Task statement
Retyping the records exactly is the whole task.

Excerpted data
#####

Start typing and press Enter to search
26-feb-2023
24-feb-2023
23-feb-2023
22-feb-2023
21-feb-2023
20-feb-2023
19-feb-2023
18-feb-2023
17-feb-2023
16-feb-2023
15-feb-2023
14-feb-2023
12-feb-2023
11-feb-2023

#####

Exercise answer
Start typing and press Enter to search
26-feb-2023
24-feb-2023
23-feb-2023
22-feb-2023
21-feb-2023
20-feb-2023
19-feb-2023
18-feb-2023
17-feb-2023
16-feb-2023
15-feb-2023
14-feb-2023
12-feb-2023
11-feb-2023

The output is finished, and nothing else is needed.